Fundamentally, Hwande’s team is merging real-time data from the physical space with the digital space.

“The global supply chain is complex. Most information is very difficult and expensive to either integrate or detect because it is completely offline,” he says. “We are taking offline information, and we are putting it online. We started with auto parts and consumer electronics, but we also look at consumer care products. We want to do pharmaceutical, because of the danger it poses to society.”

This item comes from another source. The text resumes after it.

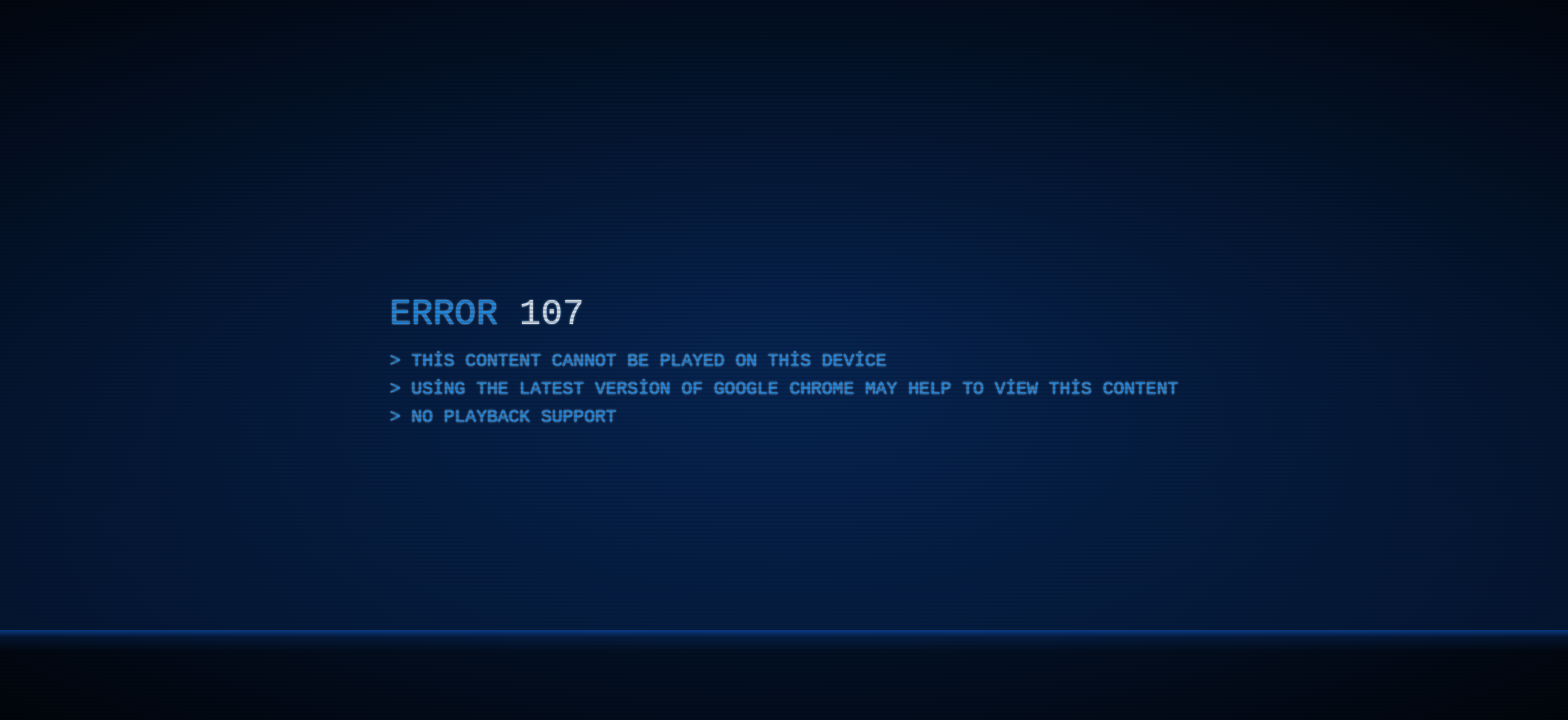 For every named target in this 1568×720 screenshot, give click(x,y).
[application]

Critically, the AllVirtuous approach delivers actionable reports to lead directly to remedies.

“We capture information in a way we call evidence-ready,” he says. “The brand can print from our platform and file with law enforcement. They can quickly react, and say, "We have identified these are the distributors stocking these items, please proceed." They will automatically go intercept, capture the goods and take them off the market.”

Although the company is currently in its early stage, Hwande says the opportunities are enormous.

Hwande says many existing third party vendors tackle grey goods via online distribution channels. The difference is they are not taking the product off the market, so our growth potential is very significant. It depends on the market. It can range anything between 10 percent in some markets or it as much as 70 percent in others. 

Having emigrated to the US from South Africa with his family, the 51-year-old innovator says his experience in African markets represents an innovation edge for AllVirtuous.

“As we expanded our ad agency services across Africa, the counterfeit goods problem was rampant,” he says. “Consumers would complain about grey goods they bought, and retailers declined returns; effectively saying: ‘Once you buy it, it is your own fault.’ That message is a brand risk, but the fundamental threat of grey goods is it making its way through the supply chain and onto the shelves. We are thrilled to be able to offer a comprehensive solution.”